DATASET EXTRACT
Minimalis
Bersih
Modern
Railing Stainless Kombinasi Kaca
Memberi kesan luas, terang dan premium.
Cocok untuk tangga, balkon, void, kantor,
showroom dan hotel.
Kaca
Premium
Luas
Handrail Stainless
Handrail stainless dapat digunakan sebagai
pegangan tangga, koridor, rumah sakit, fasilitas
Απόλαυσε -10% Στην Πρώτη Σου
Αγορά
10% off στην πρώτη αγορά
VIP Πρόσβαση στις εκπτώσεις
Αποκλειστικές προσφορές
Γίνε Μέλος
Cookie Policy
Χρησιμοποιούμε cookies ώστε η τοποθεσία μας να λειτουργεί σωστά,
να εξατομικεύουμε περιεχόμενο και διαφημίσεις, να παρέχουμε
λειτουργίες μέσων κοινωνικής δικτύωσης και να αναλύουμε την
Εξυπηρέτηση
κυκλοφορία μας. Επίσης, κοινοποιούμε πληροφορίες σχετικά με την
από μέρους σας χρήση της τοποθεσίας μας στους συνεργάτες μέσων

* * *

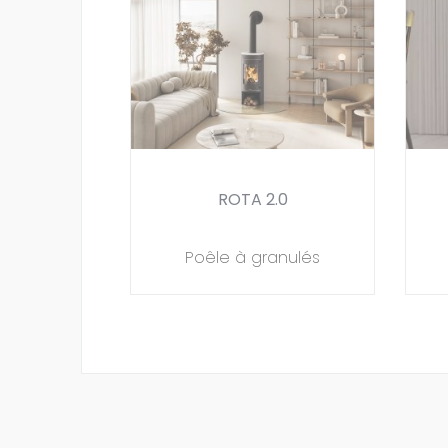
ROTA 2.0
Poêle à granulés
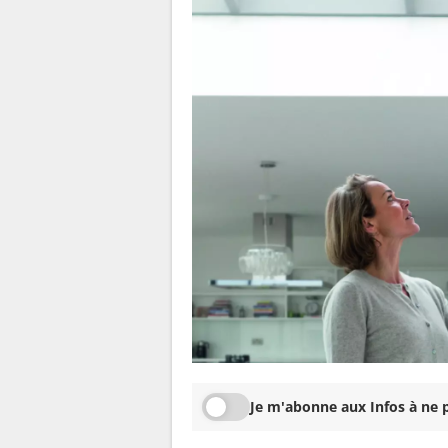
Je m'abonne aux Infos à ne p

* * *

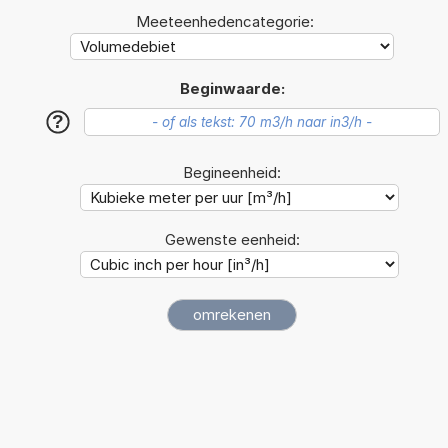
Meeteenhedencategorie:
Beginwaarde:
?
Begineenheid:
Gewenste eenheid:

PROBLEM REQUIREMENTS
Scan the records above for the lines holding "10% off στην πρώτη αγορά" and "από μέρους σας". Transcribe those two and every line between them word for word, and no others.

OUTPUT FOR THIS EXERCISE
10% off στην πρώτη αγορά
VIP Πρόσβαση στις εκπτώσεις
Αποκλειστικές προσφορές
Γίνε Μέλος
Cookie Policy
Χρησιμοποιούμε cookies ώστε η τοποθεσία μας να λειτουργεί σωστά,
να εξατομικεύουμε περιεχόμενο και διαφημίσεις, να παρέχουμε
λειτουργίες μέσων κοινωνικής δικτύωσης και να αναλύουμε την
Εξυπηρέτηση
κυκλοφορία μας. Επίσης, κοινοποιούμε πληροφορίες σχετικά με την
από μέρους σας χρήση της τοποθεσίας μας στους συνεργάτες μέσων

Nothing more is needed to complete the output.